→ **EXTRACTED MATERIAL**
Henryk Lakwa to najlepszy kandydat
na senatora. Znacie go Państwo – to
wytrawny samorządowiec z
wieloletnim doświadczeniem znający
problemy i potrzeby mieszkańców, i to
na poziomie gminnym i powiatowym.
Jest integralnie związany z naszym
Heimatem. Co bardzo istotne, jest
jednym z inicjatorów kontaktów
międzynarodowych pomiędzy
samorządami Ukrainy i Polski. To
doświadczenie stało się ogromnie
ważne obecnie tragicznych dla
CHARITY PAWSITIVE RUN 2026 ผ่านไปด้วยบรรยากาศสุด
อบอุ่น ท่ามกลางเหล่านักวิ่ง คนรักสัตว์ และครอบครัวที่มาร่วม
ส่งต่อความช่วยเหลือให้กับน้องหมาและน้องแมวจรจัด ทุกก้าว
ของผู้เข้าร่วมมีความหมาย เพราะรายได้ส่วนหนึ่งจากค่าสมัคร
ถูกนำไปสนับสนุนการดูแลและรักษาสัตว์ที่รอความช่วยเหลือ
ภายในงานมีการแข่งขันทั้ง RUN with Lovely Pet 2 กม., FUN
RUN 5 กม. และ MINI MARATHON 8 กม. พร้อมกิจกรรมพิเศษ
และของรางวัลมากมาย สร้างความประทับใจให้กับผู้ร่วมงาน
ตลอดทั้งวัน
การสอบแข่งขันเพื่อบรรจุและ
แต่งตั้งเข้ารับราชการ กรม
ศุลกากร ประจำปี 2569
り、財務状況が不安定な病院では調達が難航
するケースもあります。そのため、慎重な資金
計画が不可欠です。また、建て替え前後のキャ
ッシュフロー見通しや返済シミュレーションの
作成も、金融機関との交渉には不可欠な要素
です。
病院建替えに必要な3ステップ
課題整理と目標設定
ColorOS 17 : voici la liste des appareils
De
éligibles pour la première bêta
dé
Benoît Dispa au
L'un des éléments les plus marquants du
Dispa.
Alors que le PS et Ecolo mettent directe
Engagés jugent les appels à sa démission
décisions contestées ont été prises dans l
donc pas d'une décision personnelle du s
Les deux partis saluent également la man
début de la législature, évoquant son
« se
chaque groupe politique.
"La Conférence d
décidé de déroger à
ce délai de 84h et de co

→ **TRY IT**
Exactly as they appear, copy the lines of the listing above from the first through the one that contains "Heimatem. Co bardzo istotne, jest", and nothing more.

→ **RESPONSE**
Henryk Lakwa to najlepszy kandydat
na senatora. Znacie go Państwo – to
wytrawny samorządowiec z
wieloletnim doświadczeniem znający
problemy i potrzeby mieszkańców, i to
na poziomie gminnym i powiatowym.
Jest integralnie związany z naszym
Heimatem. Co bardzo istotne, jest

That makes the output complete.